Functions in Ruby provide organized, reusable code to preform a set of actions. Functions simplify the coding process, prevent redundant logic, and make code easier to follow. This topic describes the declaration and utilization of functions, arguments, parameters, yield statements and scope in Ruby.

Remarks

A method is a named block of code, associated with one or more objects and generally identified by a list of parameters in addition to the name.

def hello(name) "Hello, #{name}" end

A method invocation specifies the method name, the object on which it is to be invoked (sometimes called the receiver), and zero or more argument values that are assigned to the named method parameters. The value of the last expression evaluated in the method becomes the value of the method invocation expression.

hello("World") # => "Hello, World"

When the receiver is not explicit, it is self.

self # => main self.hello("World") # => "Hello, World"
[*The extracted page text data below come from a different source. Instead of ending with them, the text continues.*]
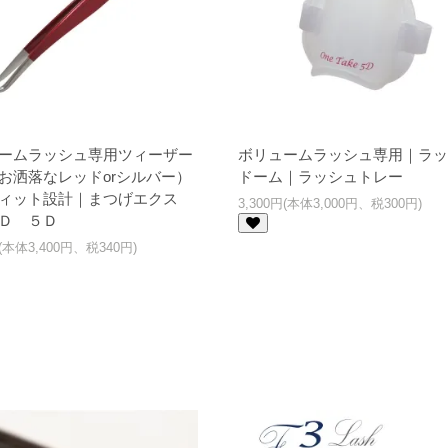
ームラッシュ専用ツィーザー
ボリュームラッシュ専用｜ラッ
お洒落なレッドorシルバー）
ドーム｜ラッシュトレー
ィット設計｜まつげエクス
3,300円(本体3,000円、税300円)
Ｄ ５Ｄ
円(本体3,400円、税340円)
As explained in the Ruby Programming Language book, many languages distinguish between functions, which have no associated object, and methods, which are invoked on a receiver object. Because Ruby is a purely object-oriented language, all methods are true methods and are associated with at least one object.

Overview of Method Parameters

Type Method Signature Call Example Assignments

Required def fn(a,b,c) fn(2,3,5) a=2, b=3, c=5

Variadic def fn(*rest) fn(2,3,5) rest=[2, 3, 5]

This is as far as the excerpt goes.